REMEDY/ACTION TO BE TAKEN:
STOP USING YOUR PISTOL AND RETURN IT TO SMITH & WESSON AT ONCE.

Any unintended discharge of a firearm has the potential for causing injury, and we ask that you stop using your pistol immediately.

To facilitate the repair of your pistol, please contact Smith & Wesson's customer service department to receive instructions for the return of your pistol to Smith & Wesson.

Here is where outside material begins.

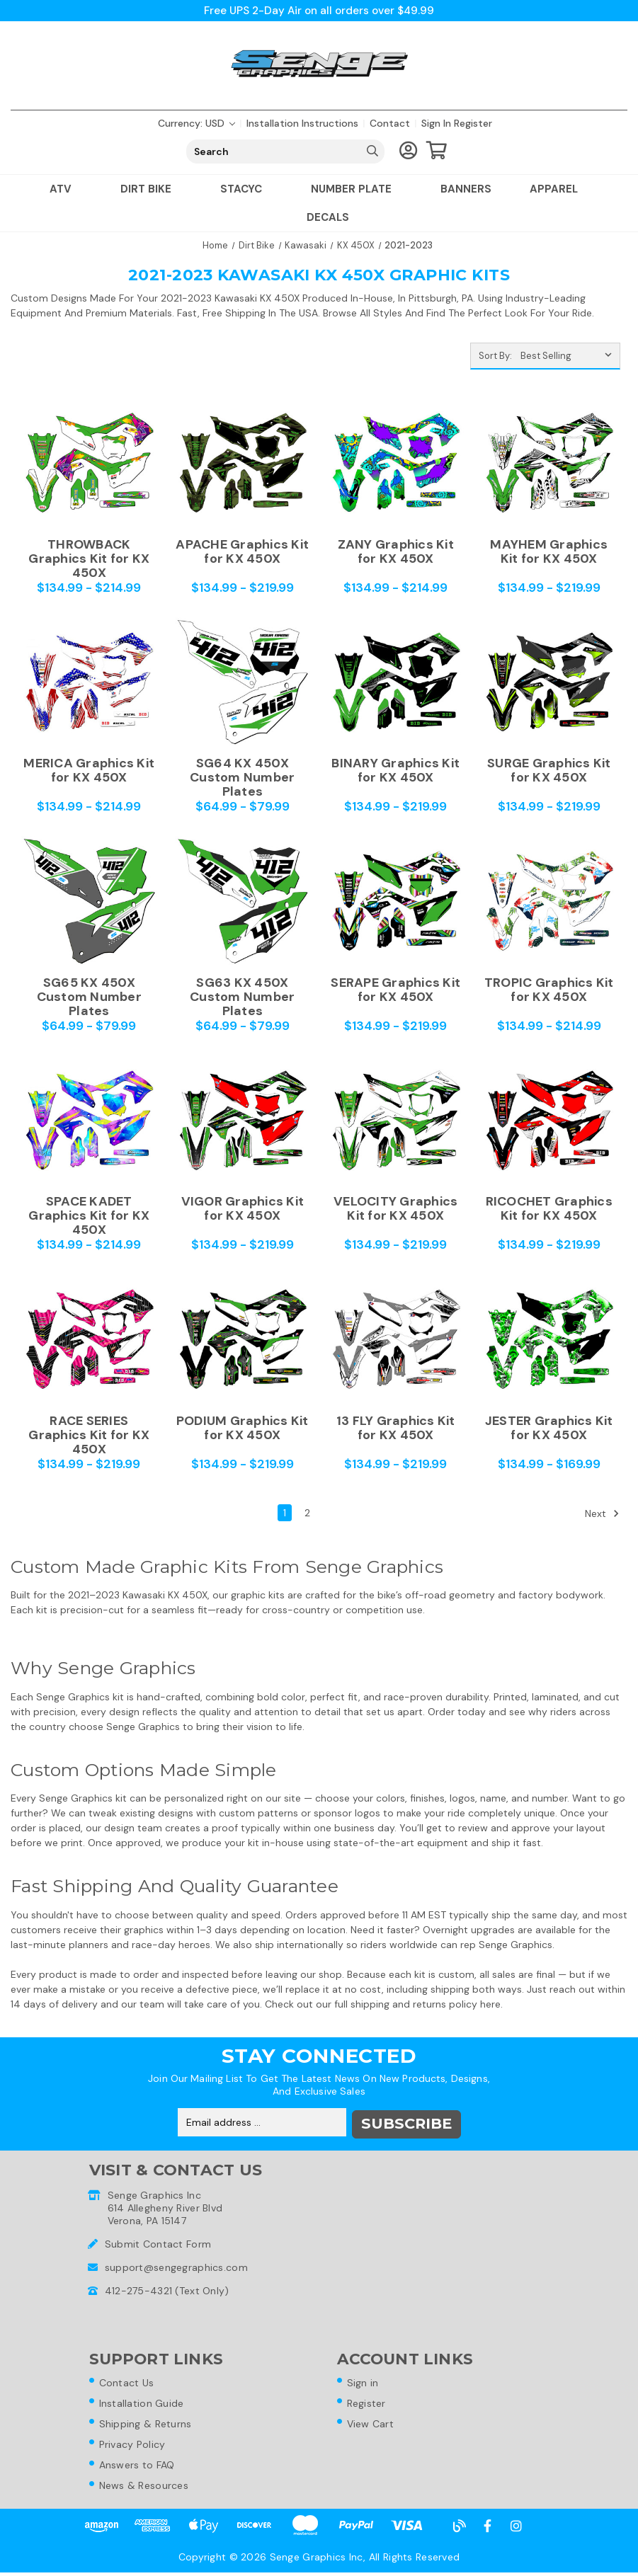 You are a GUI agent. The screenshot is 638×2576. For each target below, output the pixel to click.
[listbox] (569, 355)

When you return your pistol to Smith & Wesson, we will replace the existing hammer block feature with a new part at no cost to you. Your firearm will be returned as quickly and efficiently as possible.


----------



## SMann (Dec 11, 2008)

EliWolfe said:


> Accidental discharges


The term now used is negligent discharge. Not trying to bust your balls, but changing that one word sends a whole different message and makes a point that should be acknowledged by all who handle firearms. A defective weapon is surely a concern to be dealt with as the safety rules can be followed and a weapon firing on its own can cause riccochets to go who knows where, however that is rarely the cause of an "accidental" shooting. Hope the OP heals up and gets the weapon fixed.


----------



## Steve M1911A1 (Feb 6, 2008)

*EliWolfe*;
Two thoughts:
• Send all of the S&W-recall information to the OP in a PM, so you're surer that she'll read it.
• The P.38 issue centers around the same part as the PPK part S&W wants to replace. In the P.38 case, the problem was bad metallurgy, resulting in a decock-"safety" that broke unpredictably when a released hammer struck it. When the decocker broke, the hammer fell the rest of the way, hit the firing pin, and the gun fired. Maybe the PPK part was poorly heat-treated too.

In any case, the son was pointing the pistol in his mother's general direction, over a "reflective" floor surface. That truly was negligence.
Thus the discharge may have been the gun's fault, but the leg wound was the son's fault.


----------



## EliWolfe (Nov 20, 2010)

*thank you*



SMann said:


> The term now used is negligent discharge. Not trying to bust your balls, but changing that one word sends a whole different message and makes a point that should be acknowledged by all who handle firearms. A defective weapon is surely a concern to be dealt with as the safety rules can be followed and a weapon firing on its own can cause riccochets to go who knows where, however that is rarely the cause of an "accidental" shooting. Hope the OP heals up and gets the weapon fixed.


Thanks for the correction. I am an old guy and not current with the legal terminologies. Therefor, I shall try to keep my trap shut unless I know what I am talking about . The story got my attention because it seemed "odd" in the translation. Thanks again, I learned something new. Hope Mom and the kid did too!
Regards, Eli (feel free to bust balls whence appropriate) :smt082


----------



## SMann (Dec 11, 2008)

We all learn stuff here. That's why we come.:smt023


----------



## jakuruvi (Dec 2, 2010)

*How old is he?*

Really just curious -- how old is your son? how did he end up having a loaded gun in his hand. I have a son of my own and I would worry very very much if he holds a loaded gun anywhere, except at a range, even if it doesn't fire accidentally.


----------